Erica Scott: Life, Love and Spanking

Ruminations, opinionated observations, darkly humorous blathering and the occasional rant from an outspoken spanko and unapologetic attention wh–, um, hog.

Archive for the category “Uncategorized”

Off topic, but…

… I have to ask.

Does anyone have a reasonable explanation for this?

Go ahead. I’ll wait.

Remember, I said reasonable.

Still waiting…

Yeah. That’s what I thought. massive eye roll

Mr. Woodland Returns

And he was well worth waiting for. beaming

It had been, what, two years? Longer? I lost track. But it was so lovely to see him again. He had come straight from a work meeting, so he was in a coat and tie and looked spiffy as ever. We had a lot of catching up to do, so I broke out the cookies and Reese’s and we sat and chatted for an hour or more. Then at an appropriate ending point, he said, “Okay, let’s get you spanked!” Yes, let’s, shall we?

It had been a busy day, work and working out and getting ready. And of course, since I almost never wear makeup these days, and was feeling especially joyous, I wanted a picture. Once again, I’m reminded of just how much spanking takes me to my happiest place. Not just the act of it, but everything about it — the rituals, the anticipation, the camaraderie, the endorphin surges, the stress release, and so on.

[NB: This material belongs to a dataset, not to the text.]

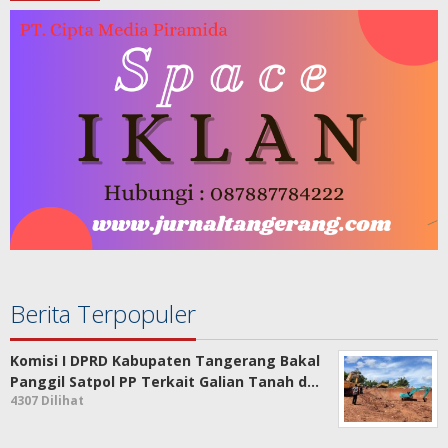
Berita Terpopuler
Komisi I DPRD Kabupaten Tangerang Bakal
Panggil Satpol PP Terkait Galian Tanah d…
4307 Dilihat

When I have dark times and depression, I need to remember that sometimes I feel like this.

Where was I? Oh, yeah.

We began on the couch with me OTK. He’d brought a toy bag this time — this was new! On previous visits, he’d just used his hand and his belt (and he’s wonderfully proficient with both). He said he’d bought some new things and wanted to try them out/break them in. (Thanks a lot…)

Even before we got to the implements, Mr. W commented that I was marking already, to which I scoffed. Please! He asked how I felt about being marked, was I okay with it, etc. I said I was — he asked how much marking was acceptable. I wouldn’t say this to just anyone, but I trust him, so… “I’m all yours.” “Okay, remember you said that!” he teased.

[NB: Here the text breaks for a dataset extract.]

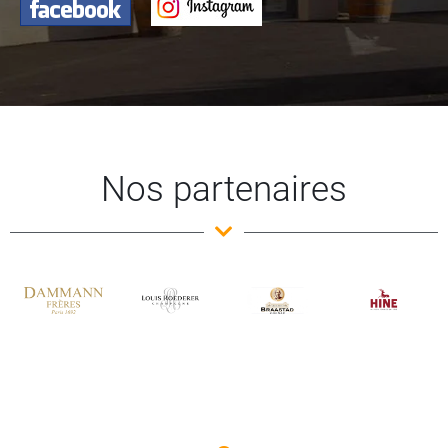
Nos partenaires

He remembered that I’m not fond of wood and prefer leather, so he brought out this very nifty little strap that I liked immediately. There were a few more things, I don’t remember the order, some I enjoyed more than others. “I need to put you over that ottoman,” he mused. “You can do that,” I answered. “Oh? Can I?” Oh, dear. “What — should I have said ‘you may do that’?” He laughed. “Yup, there she is!”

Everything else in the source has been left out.